Cidadania

Os novos investimentos da África em gás natural são perigosos — Quartzo

Quando a UE votou no mês passado para classificar o gás natural como “energia verde”, abriu uma janela que a África estava esperando: acesso a fundos de baixo custo para executar projetos de energia que não dependem de energia solar, eólica ou geotérmica.

Durante uma conferência de imprensa na cúpula EUA-África em Marrocos no mês passado, Adesina Akinwumi, presidente do Banco Africano de Desenvolvimento, disse que “nenhuma parte do mundo se desenvolveu usando apenas energia renovável. O gás é uma fonte de energia fundamental na África.” Quase 300.000 mulheres morrem a cada ano por inalar fumaça e fumaça de fogões a lenha, acrescentou.

Um livro branco publicado pela União Africana (UA) mostra que a África está se preparando para o uso de fontes de energia renováveis ​​e não renováveis, como parte de sua Agenda 2063 da UA. “No curto e médio prazo, os combustíveis fósseis, especialmente o gás natural, terão que desempenhar um papel crucial na ampliação do acesso à energia moderna”, diz o documento.

África aposta no petróleo e no gás

Esse movimento planejado está enfurecendo os ativistas climáticos, que dizem que a África agora corre o risco de se prender aos combustíveis fósseis no futuro próximo, apesar de ter o maior potencial de energia solar entre todos os continentes.

O documento da UA, argumentam os ativistas, prepara o terreno para as negociações climáticas da COP27 no Cairo em novembro, onde os países farão lobby para rotular a produção de gás natural como verde, enquanto o Egito busca aumentar as exportações para uma Europa carente de combustível.

“É irônico que o continente com maior potencial de energia renovável e [the one] Os mais afetados pelos impactos da crise climática são os que estão dispostos a seguir o caminho sujo e arriscado dos combustíveis fósseis”, disse Mohamed Adow, diretor do centro de estudos climáticos Power Shift Africa, com sede em Nairóbi, ao Quartz.

Os ganhos percebidos de curto prazo do gás não valem a pena assumir esse compromisso, disse Adow. Em vez disso, a África deve colocar as necessidades de seu povo em primeiro lugar, desenvolvendo sistemas descentralizados e limpos de energia para uso doméstico. disse. “Ir pela rota do gás é um preço muito alto a pagar, pois nos deixará endividados e a poluição afetará a saúde de nosso povo”, disse ele.

Os projetos de gás da África têm a Europa em mente

Lorraine Chiponda, coordenadora da Africa Coal Network, que trabalha para acabar com o uso de carvão na África, criticou a mudança para o gás natural como uma busca de lucro. Ele disse que é “impulsionado não pelas necessidades da África, mas pela crise energética da Europa”. No rescaldo da guerra na Ucrânia, a UE comprometeu-se a adquirir gás natural de outros países que não a Europa, oferecendo a outros produtores de gás uma nova fonte de receita repentina.

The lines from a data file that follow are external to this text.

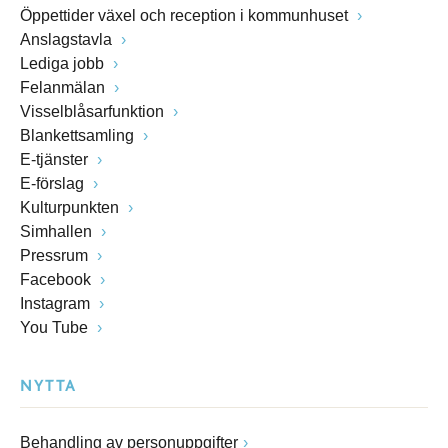
Öppettider växel och reception i kommunhuset
Anslagstavla
Lediga jobb
Felanmälan
Visselblåsarfunktion
Blankettsamling
E-tjänster
E-förslag
Kulturpunkten
Simhallen
Pressrum
Facebook
Instagram
You Tube
NYTTA
Behandling av personuppgifter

Fátima Ahouli, coordenadora regional da Arab World Climate Action Network, descreveu o esforço global para extrair os combustíveis fósseis africanos como uma nova forma de exploração. “O abuso contínuo e insustentável dos recursos da África contradiz toda a luta contra as mudanças climáticas”, disse ele. “Nós… exigimos o fechamento dessas mentalidades colonialistas que só levam a mais conflitos e aceleram o dia do juízo final da humanidade.”

As alterações climáticas já estão a matar os africanos

De acordo com a Organização Mundial da Saúde, as mudanças climáticas vão tirar a vida de mais 250.000 africanos por ano entre 2030 e 2050. Os eventos relacionados ao clima já parecem ter começado a cobrar seu preço. Em 3 de agosto, pelo menos 24 ugandenses perderam a vida quando as enchentes atingiram a cidade de Mbale, deixando 5.600 deslocados e 400.000 sem água potável. Mais de 5.000 acres de plantações foram destruídos.

Um relatório da Save the Children de 2019 mostra que mais de 1.200 pessoas morreram como resultado de ciclones, inundações e deslizamentos de terra em Moçambique, Somália, Quênia, Sudão e Malawi. A África Austral está a aquecer ao dobro do ritmo global e pelo menos 33 milhões de pessoas estavam em níveis de insegurança alimentar de emergência.

A ONU informou que até 2030, até 118 milhões de pessoas extremamente pobres no continente estarão expostas a secas, inundações e calor extremo. O investimento em adaptação climática para a África Subsaariana custará entre US$ 30 e US$ 50 bilhões por ano na próxima década. Em 2021, 5 milhões de mortes foram relacionadas às mudanças climáticas em todo o mundo.